1094. The Largest Generation (25)
时间限制
200 ms
内存限制
65536 kB
代码长度限制
16000 B
判题程序
Standard
作者
CHEN, Yue
A family hierarchy is usually presented by a pedigree tree where all the nodes on the same level belong to the same generation. Your task is to find the generation with the largest population.
Input Specification:
Each input file contains one test case. Each case starts with two positive integers N (<100) which is the total number of family members in the tree (and hence assume that all the members are numbered from 01 to N), and M (<N) which is the number of family members who have children. Then M lines follow, each contains the information of a family member in the following format:
ID K ID[1] ID[2] … ID[K]
where ID is a two-digit number representing a family member, K (>0) is the number of his/her children, followed by a sequence of two-digit ID’s of his/her children. For the sake of simplicity, let us fix the root ID to be 01. All the numbers in a line are separated by a space.
Output Specification:
For each test case, print in one line the largest population number and the level of the corresponding generation.

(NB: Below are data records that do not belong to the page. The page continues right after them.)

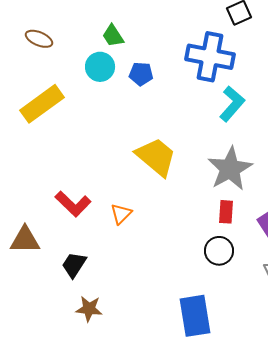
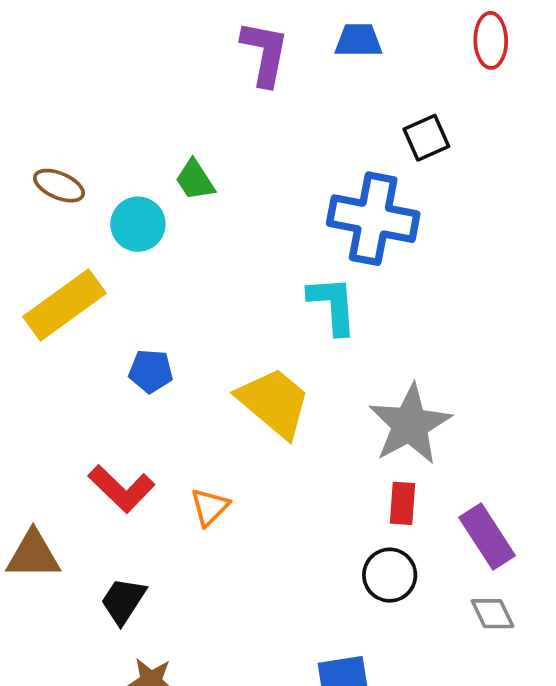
cyan circle: (100, 67) -> (138, 224), moved
blue pentagon: (141, 74) -> (151, 371), moved
cyan L-shape: (232, 104) -> (333, 305), moved, turned -45

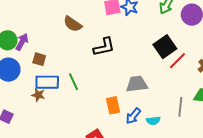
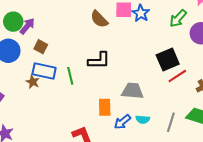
brown semicircle: (73, 24) -> (99, 19), moved
black L-shape: (104, 47) -> (99, 61), moved
cyan semicircle: (153, 121) -> (143, 119), moved

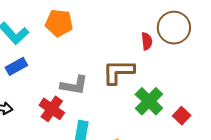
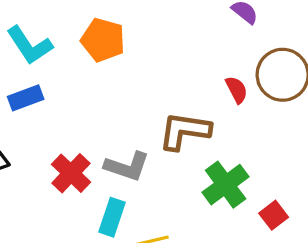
red semicircle: (147, 41) -> (237, 90), turned -30
gray L-shape: (74, 85) -> (127, 166), moved

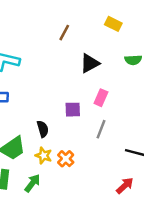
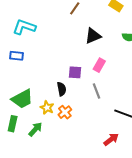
black semicircle: (43, 129) -> (62, 89), moved
gray line: (101, 129) -> (96, 91), turned -49

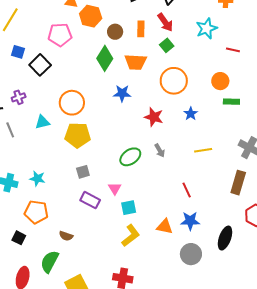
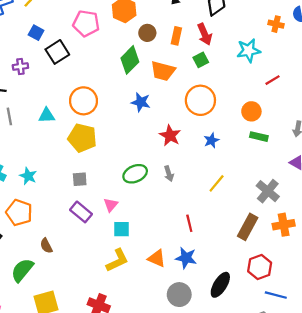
red line: (233, 50) -> (273, 80), turned -56
purple cross: (19, 97) -> (20, 66), moved
yellow line: (203, 150) -> (217, 183), turned -54
brown semicircle: (66, 236) -> (46, 246), turned 32

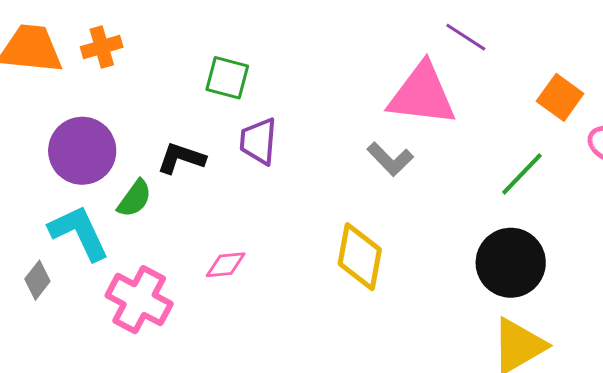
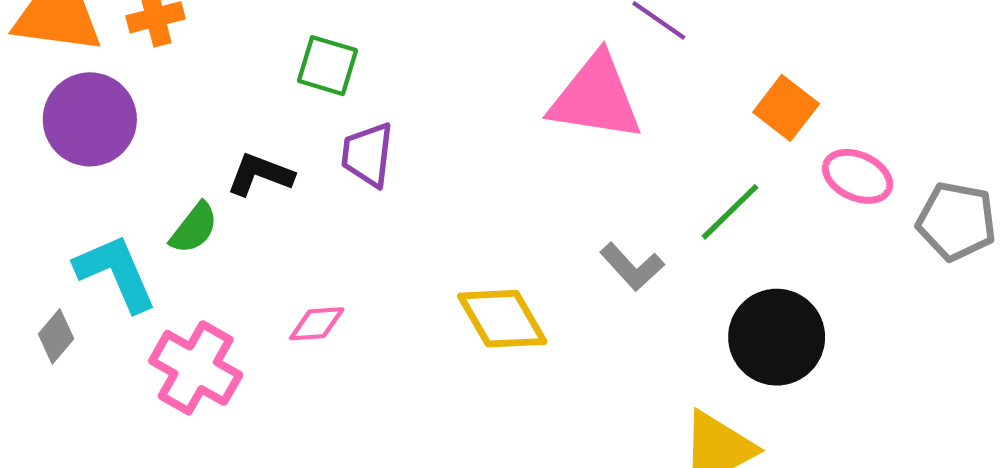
purple circle: (82, 151) -> (90, 119), moved
gray L-shape: (390, 159) -> (632, 267), moved
yellow diamond: (360, 257) -> (502, 319), turned -42
black circle: (511, 263) -> (777, 337), moved

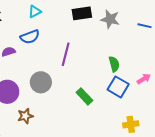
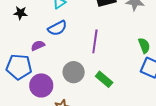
green rectangle: (84, 96) -> (104, 79), moved

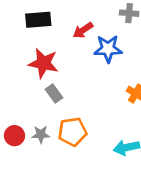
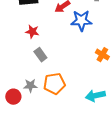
red star: (43, 63) -> (32, 32), size x0.6
red circle: (14, 136) -> (13, 97), moved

It is assumed that such a generation is unique, and the root level is defined to be 1.
Sample Input:
23 13
21 1 23
01 4 03 02 04 05
03 3 06 07 08
06 2 12 13
13 1 21
08 2 15 16
02 2 09 10
11 2 19 20
17 1 22
05 1 11
07 1 14
09 1 17
10 1 18
Sample Output:
9 4
BFS层次遍历,找出哪一层人数最多利用队列进行层次遍历,利用数组存储当前层人数
代码如下:
#include<iostream>
#include<vector>
#include<queue>
using namespace std;
int main(){
int n,m;
scanf("%d%d",&n,&m);
vector<int>v[100];
for(int i=0;i<m;++i){
int father,num,child;
scanf("%d%d",&father,&num);
for(int j=0;j<num;++j){
scanf("%d",&child);
v[father].push_back(child);
}
}
vector<int>final(n+1);
vector<int>level(n+1);
queue<int> qu;
qu.push(1);
level[1]=1;
while(!qu.empty()){
int index=qu.front();
qu.pop();
final[level[index]]++;
for(int i=0;i<v[index].size();++i){
level[v[index][i]]=level[index]+1;
qu.push(v[index][i]);
}
}
int maxnum=0,current=1;
for(int i=1;i<n+1;++i){
if(maxnum<final[i]){
maxnum=final[i];
current=i;
}
}
printf("%d %d",maxnum,current);
return 0;
}